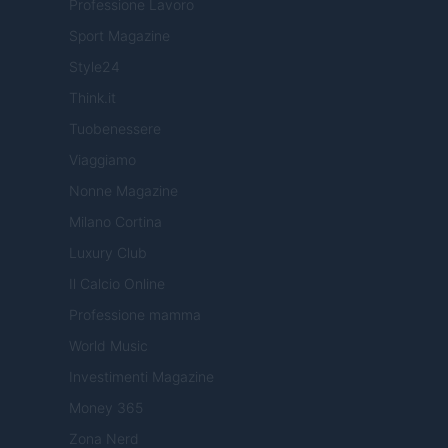
Professione Lavoro
Sport Magazine
Style24
Think.it
Tuobenessere
Viaggiamo
Nonne Magazine
Milano Cortina
Luxury Club
Il Calcio Online
Professione mamma
World Music
Investimenti Magazine
Money 365
Zona Nerd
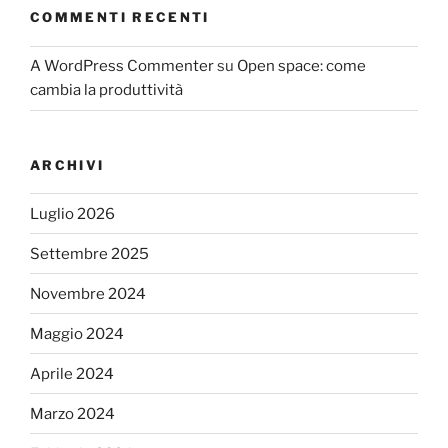
COMMENTI RECENTI
A WordPress Commenter
su
Open space: come
cambia la produttività
ARCHIVI
Luglio 2026
Settembre 2025
Novembre 2024
Maggio 2024
Aprile 2024
Marzo 2024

______

> **Work item**
Print the listing exactly, images excluded.

> **Output below**
Professione Lavoro
Sport Magazine
Style24
Think.it
Tuobenessere
Viaggiamo
Nonne Magazine
Milano Cortina
Luxury Club
Il Calcio Online
Professione mamma
World Music
Investimenti Magazine
Money 365
Zona Nerd
COMMENTI RECENTI
A WordPress Commenter
su
Open space: come
cambia la produttività
ARCHIVI
Luglio 2026
Settembre 2025
Novembre 2024
Maggio 2024
Aprile 2024
Marzo 2024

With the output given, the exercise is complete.